As of December 2021, there are more than 220 million publicly available protein sequences stored in the UniProtKB protein database awaiting manual annotation by expert biocurators. That work will uncover the links between proteins and their functions in living organisms. It can improve understanding of diseases and advance drug discovery. But, because the volume of this data is so massive, those annotations are nearly impossible to do manually.
“It is essential to use artificial intelligence to develop accurate, automatic protein function annotation techniques,” says Bishnu Sarker, Ph.D., assistant professor, computer science and data science.
Some of those techniques have been developed, but Dr. Sarker explored a new path by learning numerical representation of proteins from a biomedical knowledge graph leveraging the power of generative adversarial network (GAN).
Dr. Sarker and his colleagues Marie-Dominique Devignes, associate researcher, CNRS; Guy Wolf, associate professor, Université de Montréal; and Sabeur Aridhi, associate professor in computer science, University of Lorraine, published their study as Prot-A-GAN: Automatic Protein Function Annotation using GAN-inspired Knowledge Graph Embedding.
Dr. Sarker and his partners used a knowledge graph to connect diverse sources of biological data relating to proteins to identify positive links, known as triples, between proteins and Gene Ontology (GO) annotations that describe the function of a particular protein. Then, they trained a complex machine learning model putting together the strengths of GAN, random-walk, and reinforcement learning. In Prot-A-GAN, all these ingredients are put together to build a powerful agent that automates the bio-curation for the purpose of protein function annotation. GAN aims at perfecting the agent with corrective feedback in producing credible annotations.
“GAN has two main components: 1) discriminator, 2) generator. We started by training a discriminator using domain-adaptive negative triples plus generated triples. The performance of the discriminator is fed to the generator to update it’s embeddings in the right direction,” says Dr. Sarker.
“These embeddings are then used by an agent that performs the random walk over the knowledge graph to identify paths between proteins and GO annotations,” says Dr. Sarker.
That random walk, guided by the GAN training model, identified new links between proteins and GO annotations and explained why they are linked. Future studies could explore links between a drug target, a drug candidate or a small molecule.
“The GAN approach is very complex in terms of training and learning, but it also gives you the advantage of a feedback loop that learns like a human,” says Dr. Sarker.
This approach also provides benefits that exceed other data science applications.
“Prot-A-GANis equally applicable for drug repurposing, where we identify how existing drugs can be repurposed to treat new diseases,” say Dr. Bishnu Sarker, assistant professor of computer science and data science. “It is a tremendous opportunity to make treatment more affordable.”
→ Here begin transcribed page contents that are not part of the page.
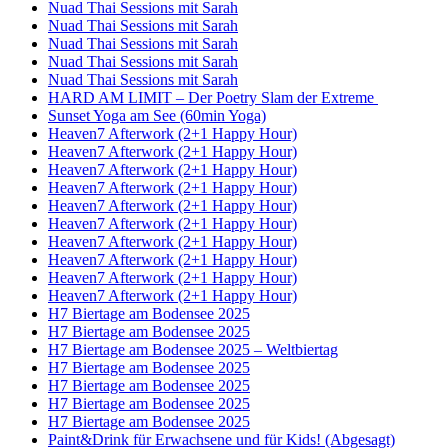
Nuad Thai Sessions mit Sarah
Nuad Thai Sessions mit Sarah
Nuad Thai Sessions mit Sarah
Nuad Thai Sessions mit Sarah
Nuad Thai Sessions mit Sarah
HARD AM LIMIT – Der Poetry Slam der Extreme
Sunset Yoga am See (60min Yoga)
Heaven7 Afterwork (2+1 Happy Hour)
Heaven7 Afterwork (2+1 Happy Hour)
Heaven7 Afterwork (2+1 Happy Hour)
Heaven7 Afterwork (2+1 Happy Hour)
Heaven7 Afterwork (2+1 Happy Hour)
Heaven7 Afterwork (2+1 Happy Hour)
Heaven7 Afterwork (2+1 Happy Hour)
Heaven7 Afterwork (2+1 Happy Hour)
Heaven7 Afterwork (2+1 Happy Hour)
Heaven7 Afterwork (2+1 Happy Hour)
H7 Biertage am Bodensee 2025
H7 Biertage am Bodensee 2025
H7 Biertage am Bodensee 2025 – Weltbiertag
H7 Biertage am Bodensee 2025
H7 Biertage am Bodensee 2025
H7 Biertage am Bodensee 2025
H7 Biertage am Bodensee 2025
Paint&Drink für Erwachsene und für Kids! (Abgesagt)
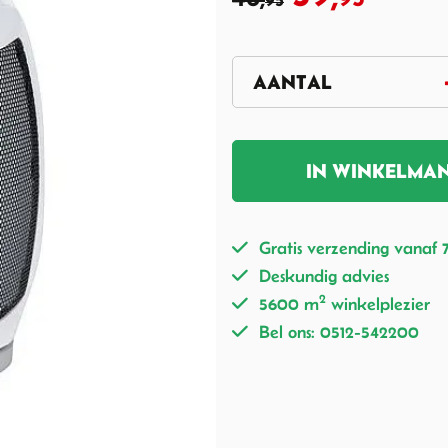
95
IN WINKELMA
Gratis verzending vanaf 
Deskundig advies
2
5600 m
winkelplezier
Bel ons: 0512-542200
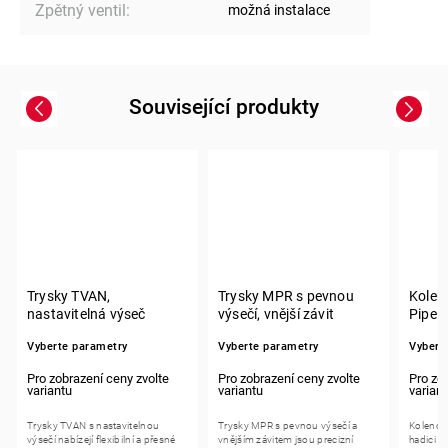
Zpětný ventil
:
možná instalace
Související produkty
Previous
Next
Trysky TVAN,
Trysky MPR s pevnou
Kolena
nastavitelná výseč
výsečí, vnější závit
Pipe s
Vyberte parametry
Vyberte parametry
Vybert
Trysky TVAN s nastavitelnou
Trysky MPR s pevnou výsečí a
Koleno s
výsečí nabízejí flexibilní a přesné
vnějším závitem jsou precizní
hadici F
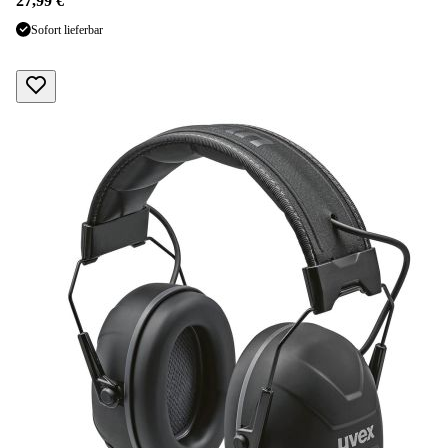
27,99 €
Sofort lieferbar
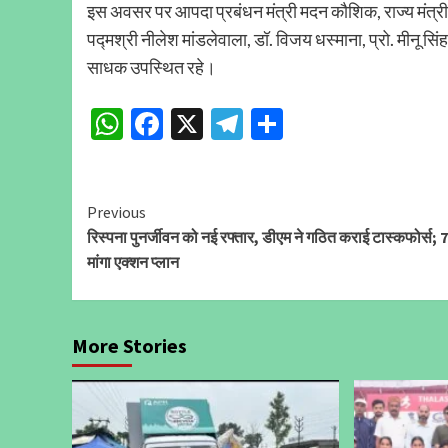
इस अवसर पर आपदा प्रबंधन मंत्री मदन कौशिक, राज्य मंत्री ओ
पद्मश्री नीलेश मांडलेवाला, डॉ. विजय धस्माना, प्रो. मीनू
साधक उपस्थित रहे।
WhatsApp
Facebook
X
Telegram
Share
Continue
Previous
रिस्पना पुनर्जीवन को नई रफ्तार, डीएम ने गठित कराई टास्कफोर्स; 7 
Reading
मांगा एक्शन प्लान
More Stories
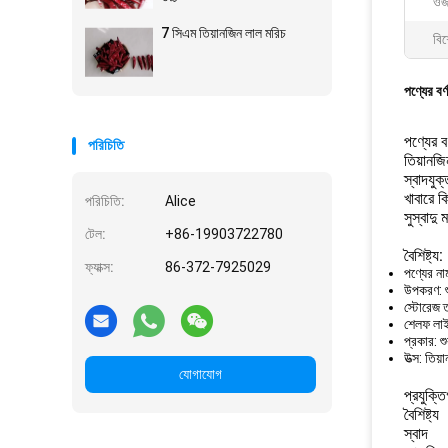
ওজ
7 সিএম তিয়ানজিন লাল মরিচ
বিশ
পণ্যের বর্
পণ্যের বর
পরিচিতি
তিয়ানজ
স্বাদযুক
খাবারে ক
পরিচিতি:
Alice
সুস্বাদু
টেল:
+86-19903722780
বৈশিষ্ট্য:
ফ্যাক্স:
86-372-7925029
পণ্যের না
উপকরণ: শ
স্টোরেজ ত
শেলফ লা
প্রকার: শ
উত্স: তিয়
যোগাযোগ
প্রযুক্ত
বৈশিষ্ট্য
স্বাদ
“What is especially promising is that while most data science methods predict relationships, this approach actually finds these links,” says Dr. Sarker.
Applying this adversarial training on a knowledge graph is very computationally expensive and requires advanced hardware.
“Knowledge graphs become more useful as you add more data. But then they become really computationally expensive. The GAN approach makes it even more complex, but provides those human-like learning advantages,” says Dr. Sarker.
All of this requires heavy computational resources and technologies that Dr. Sarker, who joined the School of Applied Computational Sciences in November 2021, will soon put to use via the School’s high-performance computing network that features two supercomputers.
“I had to do this experiment on a smaller scale as a proof of concept. I look forward to further exploring this path at Meharry with the high-performance computing network,” says Dr. Sarker.